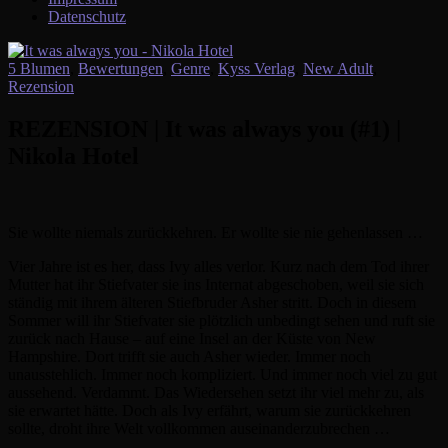
Datenschutz
5 Blumen
,
Bewertungen
,
Genre
,
Kyss Verlag
,
New Adult
,
Rezension
REZENSION | It was always you (#1) |
Nikola Hotel
Sie wollte niemals zurückkehren. Er wollte sie nie gehenlassen …
Vier Jahre ist es her, dass Ivy alles verlor. Kurz nach dem Tod ihrer
Mutter hat ihr Stiefvater sie ins Internat abgeschoben, weil sie sich
ständig mit ihrem älteren Stiefbruder Asher stritt. Doch in diesem
Sommer will ihr Stiefvater sie plötzlich unbedingt sehen und ruft sie
zurück nach Hause – auf eine Insel an der Küste von New
Hampshire. Dort trifft sie auch Asher wieder. Immer noch
unausstehlich. Immer noch kompliziert. Und immer noch viel zu gut
aussehend. Verdammt. Das Wiedersehen setzt ihr viel mehr zu, als
sie erwartet hätte. Doch als Ivy erfährt, warum sie zurückkehren
sollte, droht ihre Welt vollkommen auseinanderzubrechen …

= = = = =

#### Work instructions:
Each line of the material goes into your copy unchanged, but no picture does.

#### Exercise output:
Datenschutz
5 Blumen
,
Bewertungen
,
Genre
,
Kyss Verlag
,
New Adult
,
Rezension
REZENSION | It was always you (#1) |
Nikola Hotel
Sie wollte niemals zurückkehren. Er wollte sie nie gehenlassen …
Vier Jahre ist es her, dass Ivy alles verlor. Kurz nach dem Tod ihrer
Mutter hat ihr Stiefvater sie ins Internat abgeschoben, weil sie sich
ständig mit ihrem älteren Stiefbruder Asher stritt. Doch in diesem
Sommer will ihr Stiefvater sie plötzlich unbedingt sehen und ruft sie
zurück nach Hause – auf eine Insel an der Küste von New
Hampshire. Dort trifft sie auch Asher wieder. Immer noch
unausstehlich. Immer noch kompliziert. Und immer noch viel zu gut
aussehend. Verdammt. Das Wiedersehen setzt ihr viel mehr zu, als
sie erwartet hätte. Doch als Ivy erfährt, warum sie zurückkehren
sollte, droht ihre Welt vollkommen auseinanderzubrechen …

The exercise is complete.